The Landsat program has been a success, in large part because of an emphasis on the knowledge of the calibration of the sensors, both geometric and radiometric [4]. The radiometric and geometric assessment of the sensors has relied on a combination of both pre-launch and post-launch efforts using a variety of sources and methods. TIRS pre-launch calibration and characterization was completed successfully at NASA GSFC using a custom-built calibration ground support equipment (CGSE) system. Since commencing routine operations in March, 2013, TIRS has demonstrated excellent performance [5]. This paper addresses the spatial characterization assessment of the TIRS instrument, both pre- and post-launch. A brief description of sensor spatial quality follows. Section 2 describes the methods and approaches for determining the spatial quality. Section 3 details the methodologies used both pre-launch and post-launch. The results obtained from the two mission phases are discussed in Section 4, followed by conclusions.

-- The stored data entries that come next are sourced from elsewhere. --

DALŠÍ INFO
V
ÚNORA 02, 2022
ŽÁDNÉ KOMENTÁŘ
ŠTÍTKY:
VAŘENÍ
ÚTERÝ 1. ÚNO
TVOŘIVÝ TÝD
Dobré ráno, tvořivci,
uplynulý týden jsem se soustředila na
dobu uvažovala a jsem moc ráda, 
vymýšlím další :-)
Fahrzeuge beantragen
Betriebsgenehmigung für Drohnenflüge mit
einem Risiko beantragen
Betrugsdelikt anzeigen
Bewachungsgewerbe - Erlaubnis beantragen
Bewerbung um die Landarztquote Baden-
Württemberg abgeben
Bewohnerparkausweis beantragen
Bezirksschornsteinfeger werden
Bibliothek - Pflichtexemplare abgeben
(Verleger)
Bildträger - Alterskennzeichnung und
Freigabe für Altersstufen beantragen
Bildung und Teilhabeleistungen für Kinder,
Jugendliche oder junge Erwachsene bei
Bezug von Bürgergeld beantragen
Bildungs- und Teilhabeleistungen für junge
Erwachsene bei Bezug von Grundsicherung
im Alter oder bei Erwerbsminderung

2. Sensor Spatial Performance

The spatial quality of an optical remote sensing satellite image is often a difficult concept to define, as it involves many aspects of the imaging system. However, in general, spatial quality refers primarily to the interaction between ground sample distance (GSD) and the point spread function (PSF) of an imaging system. The GSD is the distance between centers of adjacent pixels and is given nominally in the horizontal and vertical directions. The PSF of an imaging system is a measure of the amount of blurring that occurs due to all of the components that comprise the imaging system. All of the energy received at the detector of the imaging system is not uniformly distributed across the area of the detector as transferred from the projected pixel on the surface and, in fact, always includes energy coming from outside the nominal instantaneous field of view for a given detector. Thus, there is a complex interaction among all components of the imaging system (optics, detectors, electronics and atmosphere) forming the PSF and, ultimately, the spatial quality of the system. A more detailed review of this relationship can be found in [6,7].

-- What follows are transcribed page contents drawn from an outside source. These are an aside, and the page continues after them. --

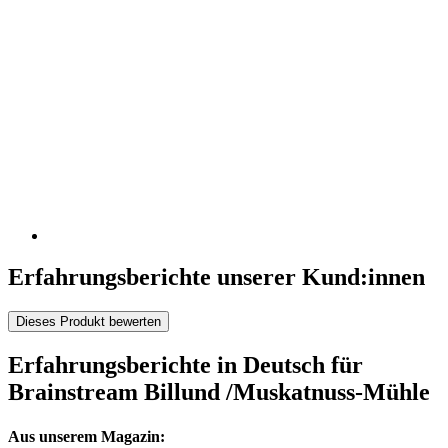
Erfahrungsberichte unserer Kund:innen
Dieses Produkt bewerten
Erfahrungsberichte in Deutsch für
Brainstream Billund /Muskatnuss-Mühle
Aus unserem Magazin:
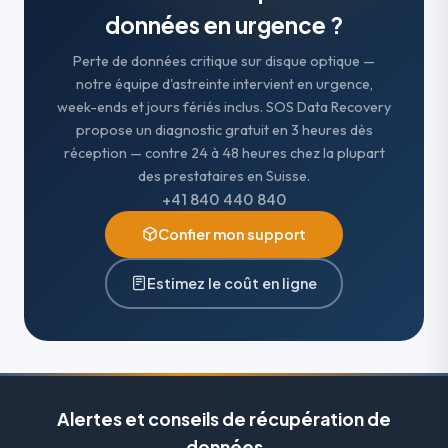
données en urgence ?
Perte de données critique sur disque optique —
notre équipe d'astreinte intervient en urgence,
week-ends et jours fériés inclus. SOS Data Recovery
propose un diagnostic gratuit en 3 heures dès
réception — contre 24 à 48 heures chez la plupart
des prestataires en Suisse.
+41 840 440 840
Confier mon support
Estimez le coût en ligne
Alertes et conseils de récupération de
données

Spatial quality is often described in terms of the PSF. However, the PSF is a two-dimensional function that is easier to predict based on theory than to measure prior to launch or on-orbit. To overcome this limitation, other simpler metrics are often used. The edge spread function (ESF) is the response of the system to an edge that is often nominally oriented in the horizontal or vertical direction and can be thought of as essentially a one-dimensional integration of the PSF. Per the TIRS requirements, the edge slope is the rate of increase in intensity from the 0.4 to 0.6 amplitude levels of the ESF. The edge slope has seen an increase in popularity for specifying the performance of satellite imaging systems, with Landsat 8 being a recent example. Conversely, the modulation transfer function (MTF) has historically been a widely-used figure of merit with the value of the MTF at the Nyquist frequency, often forming the system design requirement for sensors. An excellent overview of these measures and their development can be found in [8]. Because ESF and the line spread function (LSF) are often more intuitive than MTF, the results developed in this paper will focus largely on the ESF measurement and its derivative, LSF, as an assessment of the spatial quality of the TIRS instrument.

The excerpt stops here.